Tue 8 Jan 2008
What Do SEO/SEM People Put In Robots.txt Files?
Blurb by Shaun Anderson (Hobo)SEO TIPS My recent post on how SEO experts started their authority seo blogs proved popular when submitted to Sphinn by Marty at Aimclear (thanks!) and came at a time where frankly I was preparing to give up blogging for a short time to get on with work!
But in my new role as seo nosey-parker (thanks Tim), I thought it would be fun and perhaps useful to examine the seo/sem experts’ robot.txt files, to see if they could offer some insight into how to manage this often neglected file on your site (if you even have one).

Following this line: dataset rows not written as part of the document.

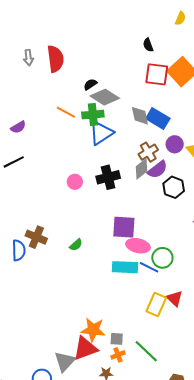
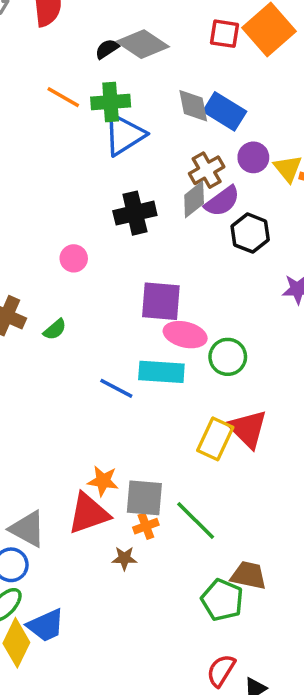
red square: (157, 74) -> (225, 34), size x0.7
gray diamond: (105, 97) -> (143, 44), moved
pink circle: (75, 182) -> (74, 258), moved
green semicircle: (76, 245) -> (55, 329), moved
blue line: (149, 267) -> (116, 388), moved
red triangle: (175, 298) -> (248, 429), size x1.4
orange star: (93, 330) -> (103, 481), size x0.7
gray square: (117, 339) -> (144, 498), size x1.6
gray triangle: (65, 362) -> (28, 529), moved, turned -45

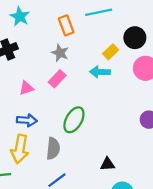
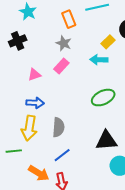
green ellipse: (74, 120) -> (103, 98), moved, turned 35
black triangle: (107, 164) -> (106, 141), size x1.6

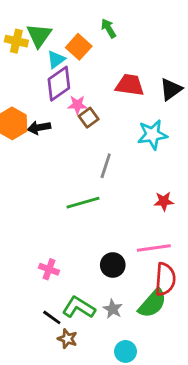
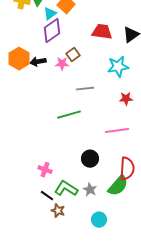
pink star: (77, 105) -> (62, 64), moved
gray line: (106, 166) -> (85, 89), turned 66
red star: (164, 201) -> (126, 99), moved
pink line: (154, 248) -> (117, 131), moved
pink cross: (49, 269) -> (45, 170), moved

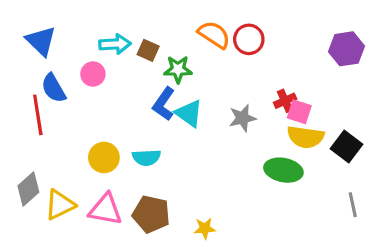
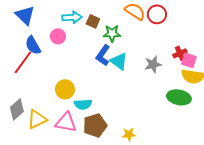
red line: (38, 115) -> (23, 62), turned 45
cyan semicircle: (146, 157) -> (83, 104), moved
brown pentagon: (151, 214) -> (95, 125), turned -30

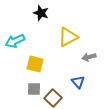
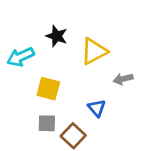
black star: (41, 13) -> (57, 36), moved
blue triangle: (78, 82) -> (97, 108), moved

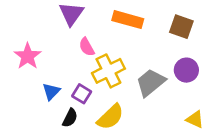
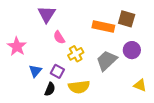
orange rectangle: (128, 20) -> (103, 26), moved
yellow cross: (108, 71) -> (76, 54), size x0.7
yellow semicircle: (110, 117) -> (79, 87), turned 40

What Is A Robots.txt File & Do You Need One?
Rand Fiskin, Jim Boykin, Danny Sullivan (on Daggle), John Andrews, XMCP, Michael Martinez, Marty Weintraub were notable for the lack of a detectable Robots.txt file, so no, it appears it’s certainly not necessary to include a Robots.txt in your website, and I survived without one for long enough.
A Robots file can, simply, tell search engines certain pages of your site not to return in search results crawl. It can also save valuable bandwidth.
What Do SEO/SEM People put in Robots Files?
Hope they don’t mind (and I’ve included the systems they appear to be on in case that’s useful to some)
- Andy Beard – Niche Marketing (Wordpress)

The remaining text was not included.